Adding backslashes before spaces protects the spaces against expansion in shell source code. But the output of a command in a command substitution does not undergo shell parsing, it only undergoes wildcard expansion and field splitting. Adding backslashes before spaces doesn't protect them against field splitting.
Adding backslashes before dashes is completely useless since it's rm that interprets dashes as special, and it doesn't interpret backslashes as special.
The output of find is ambiguous in general — file names can contain newlines, so you can't use a newline as a file name separator. Parsing the output of find is usually broken unless you're dealing with file names in a known, restricted character set, and it's often not the simplest method anyway.
find has a built-in way to execute external programs: the -exec action. There's no parsing going on, so this isn't subject to any problem with special characters in file names. (A path beginning with - could still be interpreted as an option, but all paths begin with . since that's the directory being traversed.)
find . -type f -name '*.gz' -exec rm {} +
Many find implementations (Linux, Cygwin, BSD) can delete files without invoking an external utility:
find . -type f -name '*.gz' -delete
See Why does my shell script choke on whitespace or other special characters? for more information on writing robust shell scripts.
There is no need to pipe to sed, etc.
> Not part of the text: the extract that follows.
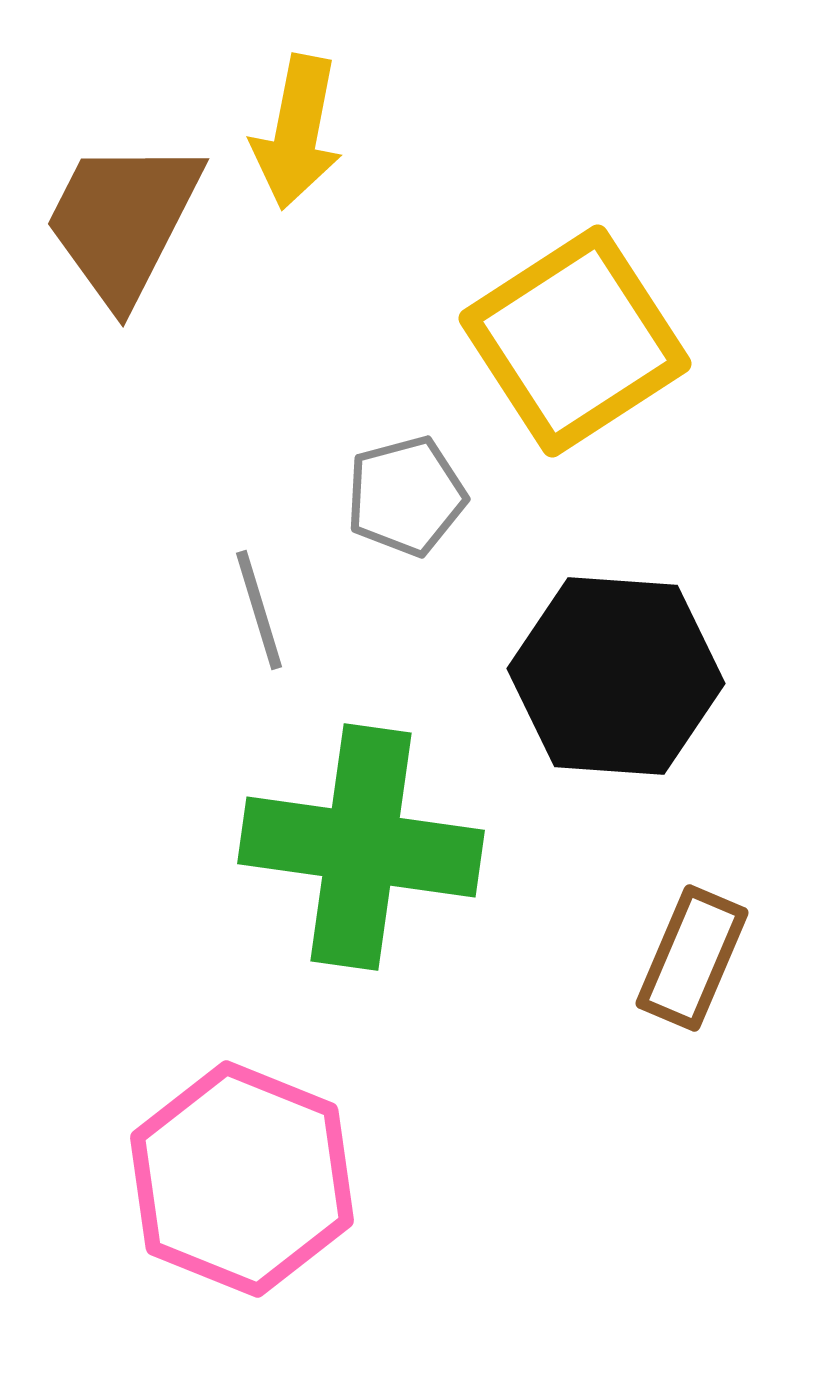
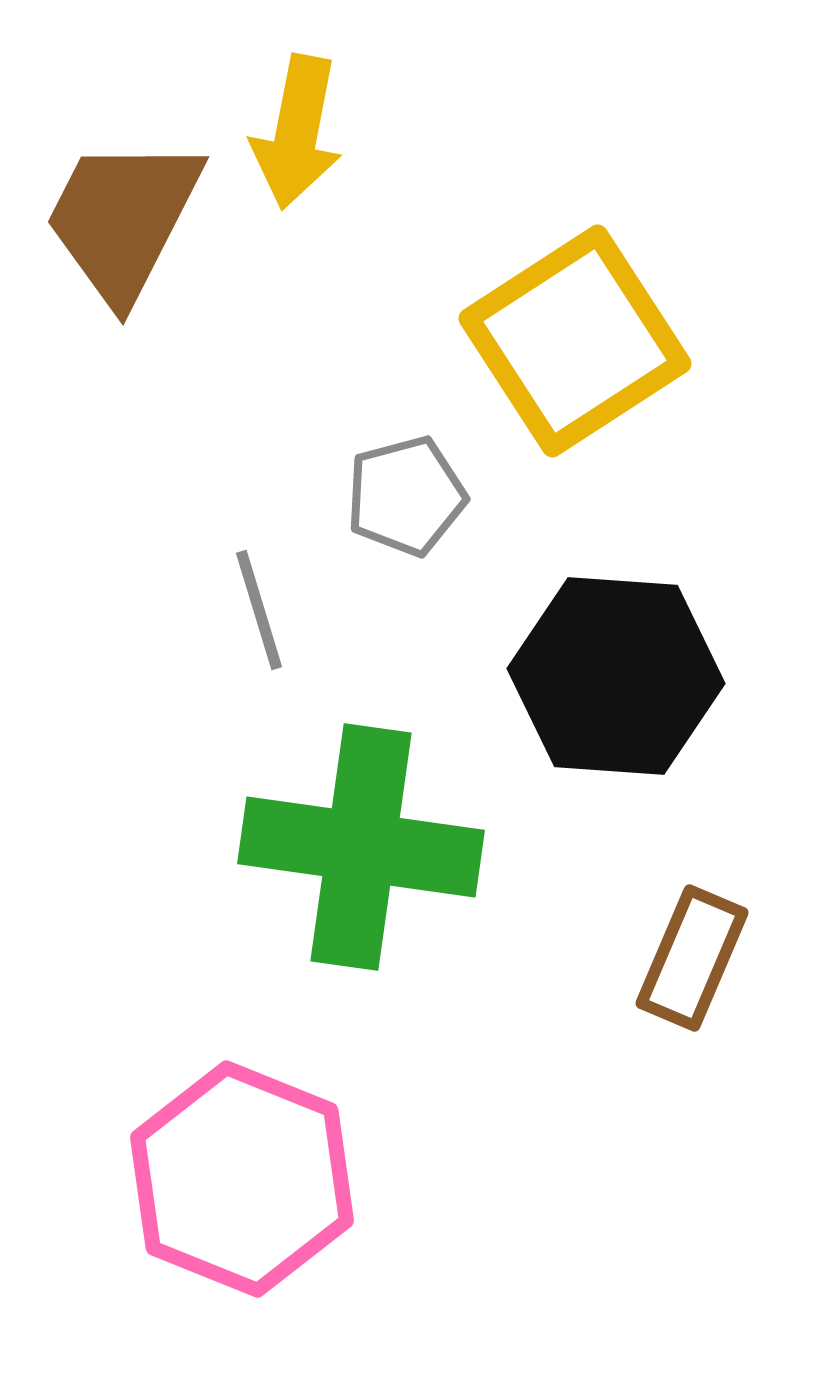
brown trapezoid: moved 2 px up
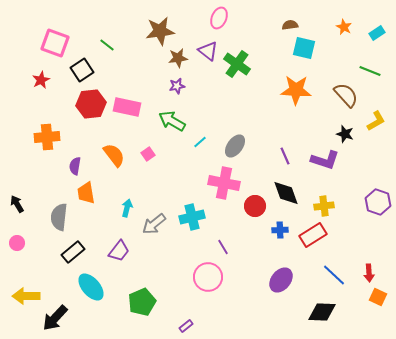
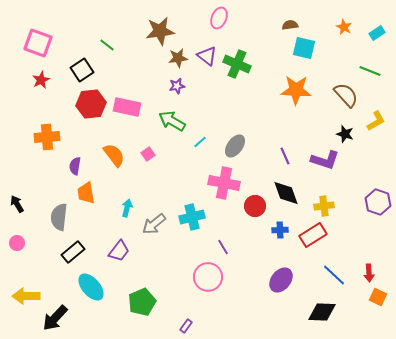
pink square at (55, 43): moved 17 px left
purple triangle at (208, 51): moved 1 px left, 5 px down
green cross at (237, 64): rotated 12 degrees counterclockwise
purple rectangle at (186, 326): rotated 16 degrees counterclockwise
Instead, you can make use of the -exec flag on find, that allows you to execute a command on each one of the results of the command.
For example, for your case this would work:
find . -type f -name '*.gz' -exec rm {} \;
which is approximately the same as:
find . -type f -name '*.gz' -exec rm {} +
The last one does not open a subshell for each result, which makes it faster.
From man find:
-exec command ;
Execute command; true if 0 status is returned. All following
arguments to find are taken to be arguments to the command until an
argument consisting of ;' is encountered. The string{}' is
replaced by the current file name being processed everywhere it occurs
in the arguments to the command, not just in arguments where it is
alone, as in some versions of find. Both of these constructions
might need to be escaped (with a `\') or quoted to protect them from
expansion by the shell. See the EXAMPLES section for examples of the
use of the -exec option. The specified command is run once for
each matched file. The command is executed in the starting directory.
There are unavoidable security problems surrounding use of the -exec
action; you should use the -execdir option instead.